Exercise brief.
Copy out the entries below exactly as they stand, but only from the line containing "становив близько п’ять" through the line containing "солидно, внушая доверие".

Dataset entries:

*** Block opens ***

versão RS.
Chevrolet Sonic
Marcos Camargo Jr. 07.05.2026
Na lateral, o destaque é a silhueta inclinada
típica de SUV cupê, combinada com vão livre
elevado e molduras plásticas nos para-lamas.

*** Block closes ***
*** Block opens ***

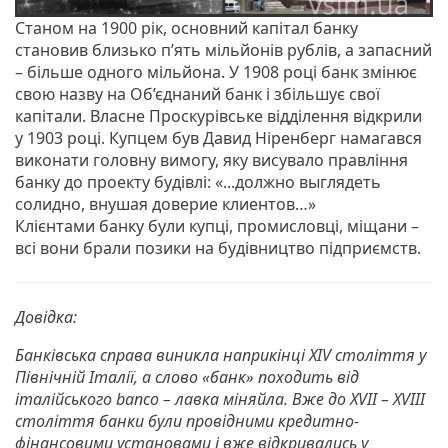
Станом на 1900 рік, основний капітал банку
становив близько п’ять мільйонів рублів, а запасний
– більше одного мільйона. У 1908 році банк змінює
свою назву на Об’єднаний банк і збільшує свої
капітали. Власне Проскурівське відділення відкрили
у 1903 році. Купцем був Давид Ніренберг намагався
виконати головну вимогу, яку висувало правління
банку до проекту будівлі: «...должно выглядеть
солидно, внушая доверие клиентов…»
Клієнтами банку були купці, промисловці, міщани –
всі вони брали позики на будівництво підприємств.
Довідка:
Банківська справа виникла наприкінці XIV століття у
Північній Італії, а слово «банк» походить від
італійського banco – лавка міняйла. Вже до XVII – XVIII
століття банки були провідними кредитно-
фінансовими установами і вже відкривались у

*** Block closes ***

Solution for this task.
становив близько п’ять мільйонів рублів, а запасний
– більше одного мільйона. У 1908 році банк змінює
свою назву на Об’єднаний банк і збільшує свої
капітали. Власне Проскурівське відділення відкрили
у 1903 році. Купцем був Давид Ніренберг намагався
виконати головну вимогу, яку висувало правління
банку до проекту будівлі: «...должно выглядеть
солидно, внушая доверие клиентов…»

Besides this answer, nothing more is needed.